Join Date: May 2003
Re: Kiichi Hogen and the Secret of Aikido
Dan - that may very possibly - very likely - be true. That's actually what I believe. I remember the interview where Sagawa snorts in disgust at a question of whether Takeda could flip tatami or pass through walls. I also recall Ueshiba K. demurring when asked about his father's ability to "dodge" bullets, as Shioda more or less describes. (but then he equivocates, fwiw).
What I am saying, however, is that knowledge only comes when you admit a possibility. For example, when I wrote Dueling with Osensei, and wrote the chapter on hapkido, I wrote a commentary on my observations of Daito-ryu. I had only seen the current so-called mainline branch, both under Takeda Tokimune and then later under Kondo. I was pretty mild in my description - the truth is that I cannot begin to express how disappointed I was. THIS was the famous Daito-ryu? I remember sitting in the Budokan as Takeda lay on his back, had different people pin his limbs and one guy put on a cross-collar choke, and then he twitched and they implausibly rolled off in all directions, carefully avoiding bumping in to each other. I was sitting next to a high ranking judoka who was whispering under his breath - "I'd love to be the guy putting on the choke." As some of you may know, I work with police officers, and there is a phenomenon known as "excited delirium." It is a neurological state that creates a berserker rage - including super-human strength, and no sensation of pain. (I've seen footage of a 150 pound naked guy - due to high body temp, which can quickly kill them, they strip off their clothes - with three bullets in him, alligator crawling on feet and hands, with appr. 500 pounds of two officers on his back, and another photo of a several hundred pound grandfather clock thrown threw a picture window and out, thirty feet on the lawn). Yet, in Champaign, Illinois, because the police, who have not been issued TASERS, had to institute physical control and restraint procedures to pin the person to the ground long enough for an EMT to inject Ketamine into them to knock them out. AND four officers, with proper leverage and lots of practice have had universal success in such pinning. So if four people can pin the Incredible Hulk, then I've my doubts about that particular Daito-ryu trick.
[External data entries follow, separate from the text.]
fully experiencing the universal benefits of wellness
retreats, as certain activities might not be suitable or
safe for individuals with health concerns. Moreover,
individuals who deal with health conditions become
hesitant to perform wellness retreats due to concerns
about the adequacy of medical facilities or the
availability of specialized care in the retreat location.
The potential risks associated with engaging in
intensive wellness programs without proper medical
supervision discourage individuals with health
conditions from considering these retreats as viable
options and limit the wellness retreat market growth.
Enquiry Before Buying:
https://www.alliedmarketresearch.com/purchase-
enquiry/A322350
So frankly, I wrote off Daito-ryu - and lots of other people I met did so as well. Then a few voices from the fringes - in particular Mike Sigman and Dan Harden and Rob John - started pointing things out that, they asserted, were in Daito-ryu (as well as many other places). And, to give myself a little credit, I suppose, I started a discussion on AJ, which brought other people in, which caused a critical mass of discussion, and others, who only had a small piece might ask, "Hey, what about . . ." And then, IHTBF - and some people felt - and the question of why Ueshiba was so respected, and why Takeda was held in awe - made sense in a way that a view of most current Daito-ryu and aikido didn't. And hence HIPS.
All I am saying is that in the spirit of open inquiry - WITHOUT neglecting one's own training in budo, without negating the IS paradigm of study in the least - or the history of Daito-ryu as clearly underpinning aikido, I think it would be an intriguing exercise to pool together in one place all the accounts of Takeda, of Ueshiba, and of other budo men doing things that are in the shamanistic paradigm. In the end, I bet a lot of them are fiction. Others may be attributed accurately to high level IS skills. But maybe there is something else. It is only in asking an open question, that we admit new info.
Just taking the Mariye Takahashi story - see Aikido Journal - maybe she is just a credulous devotee. But that particular experience has nothing to do with IS type skills. And it intrigues me - what if she is not credulous in that way? What if UEshiba was not a magician who set up some BS table-tipping phenomenon?
To conclude - I'm not saying that you, Dan, for example, must do this sort of study to give creditability to your position regarding Ueshiba and IS. I'm simply saying that some questions are worth asking - if only to take them off the table. Because, it would be a shame if the Aiki/IS paradigm became the "new Orthodoxy."